[Start of Attachment]

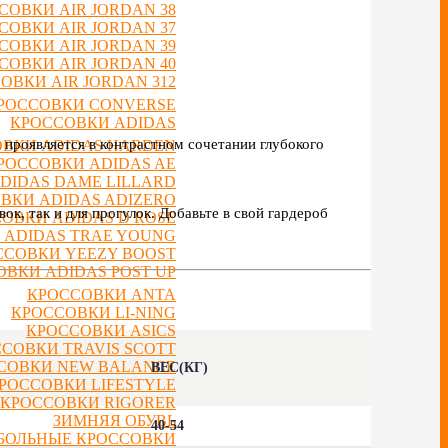
СОВКИ AIR JORDAN 38
СОВКИ AIR JORDAN 37
СОВКИ AIR JORDAN 39
СОВКИ AIR JORDAN 40
ОВКИ AIR JORDAN 312
РОССОВКИ CONVERSE
КРОССОВКИ ADIDAS
проявляется в контрастном сочетании глубокого
ВКИ ADIDAS HARDEN
РОССОВКИ ADIDAS AE
DIDAS DAME LILLARD
ВКИ ADIDAS ADIZERO
к, так и для прогулок. Добавьте в свой гардероб
ОВКИ ADIDAS D ROSE
 ADIDAS TRAE YOUNG
ССОВКИ YEEZY BOOST
ВКИ ADIDAS POST UP
КРОССОВКИ ANTA
КРОССОВКИ LI-NING
КРОССОВКИ ASICS
СОВКИ TRAVIS SCOTT
СОВКИ NEW BALANCE
ВЕС(КГ)
РОССОВКИ LIFESTYLE
КРОССОВКИ RIGORER
ЗИМНЯЯ ОБУВЬ
40-54
БОЛЬНЫЕ КРОССОВКИ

[End of Attachment]

[What to work on]
What should appear is an exact copy of the lines from the one with "КРОССОВКИ LI-NING" through the end of the entries above, ends included, and no other text.

[Solution to the problem]
КРОССОВКИ LI-NING
КРОССОВКИ ASICS
СОВКИ TRAVIS SCOTT
СОВКИ NEW BALANCE
ВЕС(КГ)
РОССОВКИ LIFESTYLE
КРОССОВКИ RIGORER
ЗИМНЯЯ ОБУВЬ
40-54
БОЛЬНЫЕ КРОССОВКИ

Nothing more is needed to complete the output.